[Start of section]

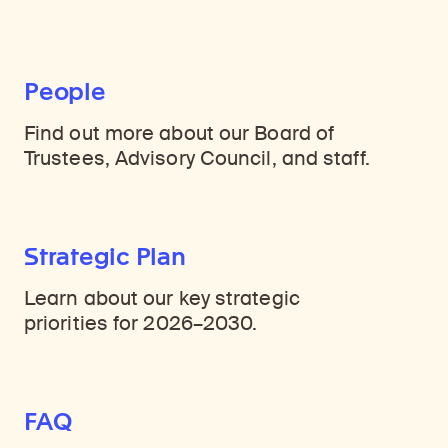
People
Find out more about our Board of
Trustees, Advisory Council, and staff.
Strategic Plan
Learn about our key strategic
priorities for 2026–2030.
FAQ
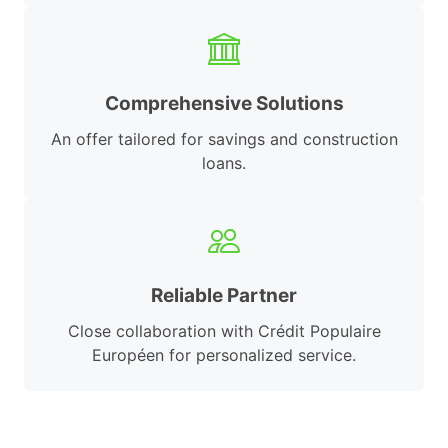
Comprehensive Solutions
An offer tailored for savings and construction
loans.
Reliable Partner
Close collaboration with Crédit Populaire
Européen for personalized service.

[End of section]

TASK REQUIREMENTS: Could the lines from the one with "Find out more about our Board of" through the last line of the material above be written out exactly, both included, with pictures left out?

WRITTEN SOLUTION:
Find out more about our Board of
Trustees, Advisory Council, and staff.
Strategic Plan
Learn about our key strategic
priorities for 2026–2030.
FAQ
Comprehensive Solutions
An offer tailored for savings and construction
loans.
Reliable Partner
Close collaboration with Crédit Populaire
Européen for personalized service.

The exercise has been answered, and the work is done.